PROBLEM
Every line with "into" in it must be copied from the data.

=== Section Start ===

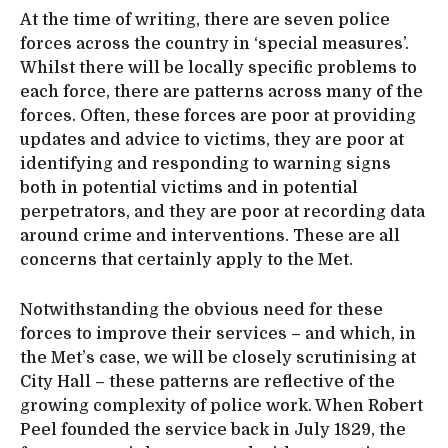
At the time of writing, there are seven police
forces across the country in ‘special measures’.
Whilst there will be locally specific problems to
each force, there are patterns across many of the
forces. Often, these forces are poor at providing
updates and advice to victims, they are poor at
identifying and responding to warning signs
both in potential victims and in potential
perpetrators, and they are poor at recording data
around crime and interventions. These are all
concerns that certainly apply to the Met.
Notwithstanding the obvious need for these
forces to improve their services – and which, in
the Met’s case, we will be closely scrutinising at
City Hall – these patterns are reflective of the
growing complexity of police work. When Robert
Peel founded the service back in July 1829, the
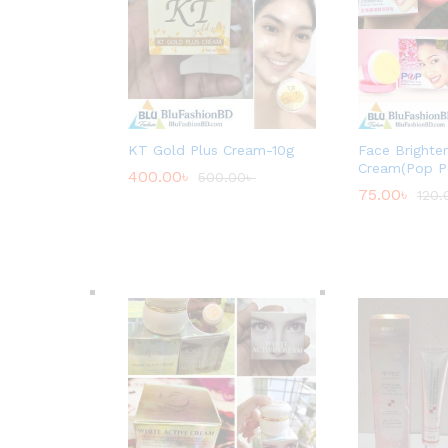
KT Gold Plus Cream-10g
Face Brighte
Cream(Pop P
400.00
৳
500.00
৳
75.00
৳
120.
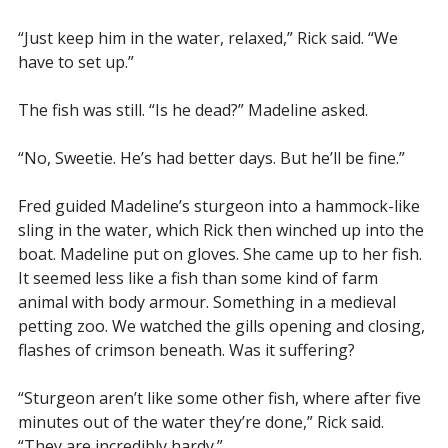
“Just keep him in the water, relaxed,” Rick said. “We
have to set up.”
The fish was still. “Is he dead?” Madeline asked.
“No, Sweetie. He’s had better days. But he’ll be fine.”
Fred guided Madeline’s sturgeon into a hammock-like
sling in the water, which Rick then winched up into the
boat. Madeline put on gloves. She came up to her fish.
It seemed less like a fish than some kind of farm
animal with body armour. Something in a medieval
petting zoo. We watched the gills opening and closing,
flashes of crimson beneath. Was it suffering?
“Sturgeon aren’t like some other fish, where after five
minutes out of the water they’re done,” Rick said.
“They are incredibly hardy.”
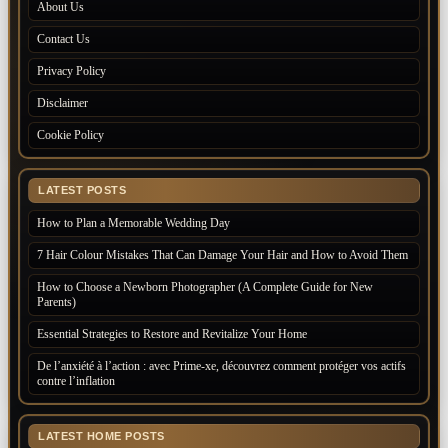
About Us
Contact Us
Privacy Policy
Disclaimer
Cookie Policy
LATEST POSTS
How to Plan a Memorable Wedding Day
7 Hair Colour Mistakes That Can Damage Your Hair and How to Avoid Them
How to Choose a Newborn Photographer (A Complete Guide for New
Parents)
Essential Strategies to Restore and Revitalize Your Home
De l’anxiété à l’action : avec Prime-xe, découvrez comment protéger vos actifs
contre l’inflation
LATEST HOME POSTS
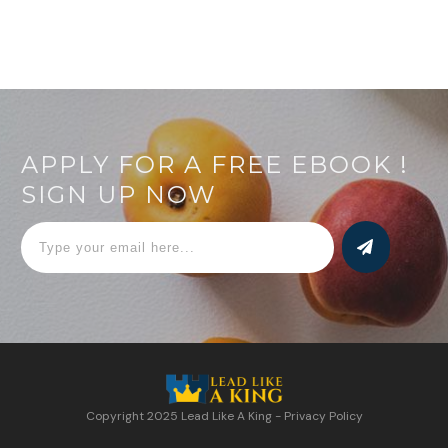
APPLY FOR A FREE EBOOK !
SIGN UP NOW
Copyright 2025
Lead Like A King
-
Privacy Policy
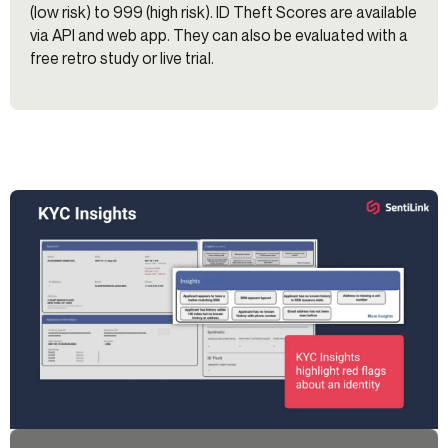
(low risk) to 999 (high risk). ID Theft Scores are available
via API and web app. They can also be evaluated with a
free retro study or live trial.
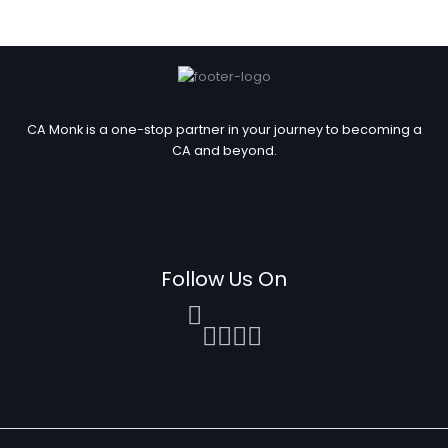
CA Monk is a one-stop partner in your journey to becoming a
CA and beyond.
Follow Us On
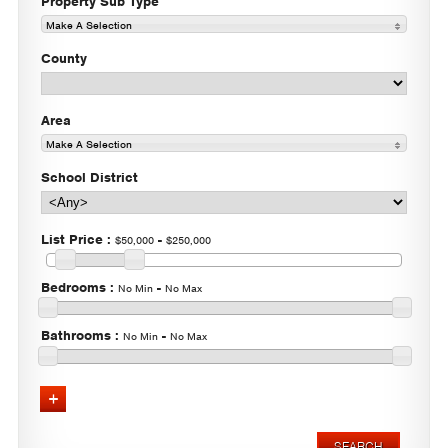
Property Sub Type
Make A Selection
County
Area
Make A Selection
School District
List Price
:
-
$50,000
$250,000
Bedrooms
:
-
No Min
No Max
Bathrooms
:
-
No Min
No Max
Advanced Search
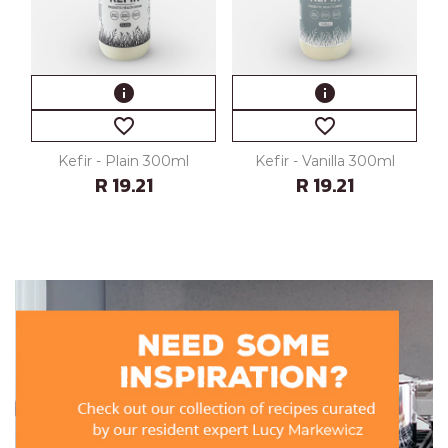
info
info
favorite_border
favorite_border
Kefir - Plain 300ml
Kefir - Vanilla 300ml
R 19.21
R 19.21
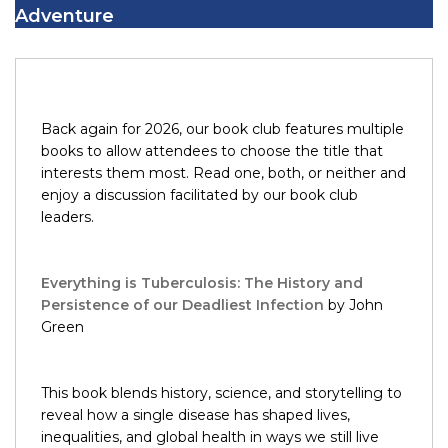
Adventure
Back again for 2026, our book club features multiple
books to allow attendees to choose the title that
interests them most. Read one, both, or neither and
enjoy a discussion facilitated by our book club
leaders.
Everything is Tuberculosis: The History and
Persistence of our Deadliest Infection
by John
Green
This book blends history, science, and storytelling to
reveal how a single disease has shaped lives,
inequalities, and global health in ways we still live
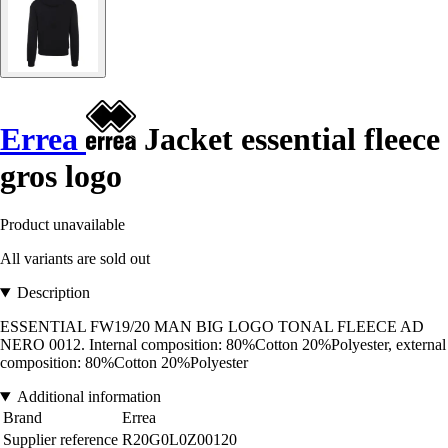
Errea
Jacket essential fleece
gros logo
Product unavailable
All variants are sold out
Description
ESSENTIAL FW19/20 MAN BIG LOGO TONAL FLEECE AD
NERO 0012. Internal composition: 80%Cotton 20%Polyester, external
composition: 80%Cotton 20%Polyester
Additional information
Brand
Errea
Supplier reference
R20G0L0Z00120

=== Section End ===

WRITTEN SOLUTION
Fred guided Madeline’s sturgeon into a hammock-like
sling in the water, which Rick then winched up into the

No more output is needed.